Вокруг него пели сирены. В воздухе стоял запах влажной морской соли. Игорю Антоновичу казалось, что если он повернёт голову, то увидит нагих розовых прелестниц с лютнями, арфами и прочими морскими ракушками, небрежно рассевшихся на мокрых от морской пены скалах. Пение было красивым, но тревожным. Оно не просто тревожило… оно пугало, как полуночная заупокойная служба. Хор нарастал, заглушая и рёв основного генератора, и мерное рокотание двигателя, и свист невесть откуда налетевшего ветра.
Он понимал, что из всех семи миллиардов жителей планеты Земля эту литанию слышит только он, но всё равно упрямо сказал:
— Некрасиво поют. Я знаю, вы не слышите, но поют мерзко.
— Что ты имеешь ввиду?.. впрочем, потом расскажешь… ты как? Терпимо пока? — спросил Бриджес, похоже с самого утра сидящий на валидоле.
— Угу… — машинально ответил Коваленко, запуская вручную последние три агрегата. Вопроса он не понял… ориентировался на интонацию. — Всё, пять секунд до полного режима… — крикнул он, пытаясь заглушить многоголосый хор. — Пять… четыре… три…

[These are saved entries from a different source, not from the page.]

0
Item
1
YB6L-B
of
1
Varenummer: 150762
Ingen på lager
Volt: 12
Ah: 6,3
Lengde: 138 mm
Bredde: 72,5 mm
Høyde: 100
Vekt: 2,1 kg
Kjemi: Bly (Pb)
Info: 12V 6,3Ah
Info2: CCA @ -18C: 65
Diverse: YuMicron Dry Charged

На момент «ноль» бесновавшаяся окружность, напоминающая теперь какие-то пульсирующие и непрестанно шевелящиеся груды тошнотворных чёрных и волосатых спагетти, диаметром до трёх метров каждая, лопнула.

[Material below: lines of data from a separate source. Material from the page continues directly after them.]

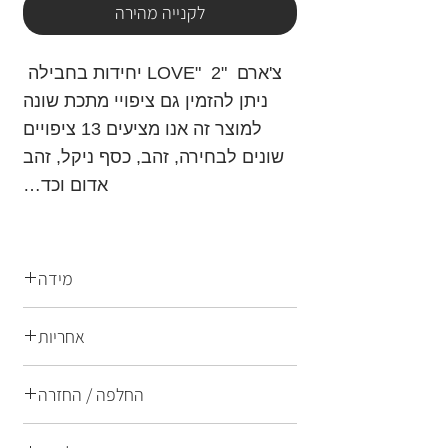
לקנייה מהירה
צ'ארם "LOVE" 2 יחידות בחבילה
ניתן להזמין גם ציפויי מתכת שונה
למוצר זה אנו מציעים 13 ציפויים
שונים לבחירה, זהב, כסף ניקל, זהב
אדום וכד…
מידה
אחריות
14X16 מ"מ
תכשיטים של לילה הם תכשיטי אופנה
החלפה / החזרה
ברמת גימור הגבוהה ביותר הן בחומרי
הגלם המרכיבים את התכשיט והן
החלפות והחזרות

Поверхность вогнулась внутрь, потом часть её чёрной плёнкой выдавило наружу… а потом мгновенно утончившаяся плёнка разорвалась и втянулась внутрь…
Коваленко смотрел в огромный провал куда-то в безграничное серое пространство, в котором сгустками ваты стремительно возникали и исчезали какие-то невероятные формы. Хор в голове Коваленко взвыл на немыслимо высокой, истерической ноте и резко смолк. На мгновение Игорю Антоновичу показалось, что он оглох… но внезапно по ушам ударил рёв генератора. Из огромной дыры в чужой мир слегка выпучило серую вату… другое сравнение ошеломлённому Коваленко в голову не пришло. «Вата» шевелилась, протягивая в сторону «пробойника» длинные блестящие ворсинки.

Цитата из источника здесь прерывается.